Excerpts from a dataset

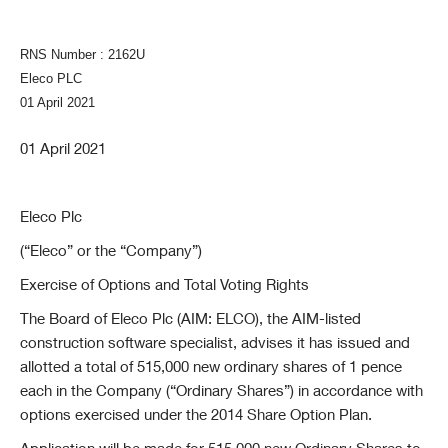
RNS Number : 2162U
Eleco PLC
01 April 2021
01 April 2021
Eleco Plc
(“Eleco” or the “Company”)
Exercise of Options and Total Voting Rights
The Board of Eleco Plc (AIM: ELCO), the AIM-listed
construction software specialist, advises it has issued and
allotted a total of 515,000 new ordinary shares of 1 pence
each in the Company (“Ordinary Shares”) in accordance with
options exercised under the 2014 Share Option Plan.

(What needs to be done):
Your answer should be an exact copy of the entries above, with no images included.

(Answer box):
RNS Number : 2162U
Eleco PLC
01 April 2021
01 April 2021
Eleco Plc
(“Eleco” or the “Company”)
Exercise of Options and Total Voting Rights
The Board of Eleco Plc (AIM: ELCO), the AIM-listed
construction software specialist, advises it has issued and
allotted a total of 515,000 new ordinary shares of 1 pence
each in the Company (“Ordinary Shares”) in accordance with
options exercised under the 2014 Share Option Plan.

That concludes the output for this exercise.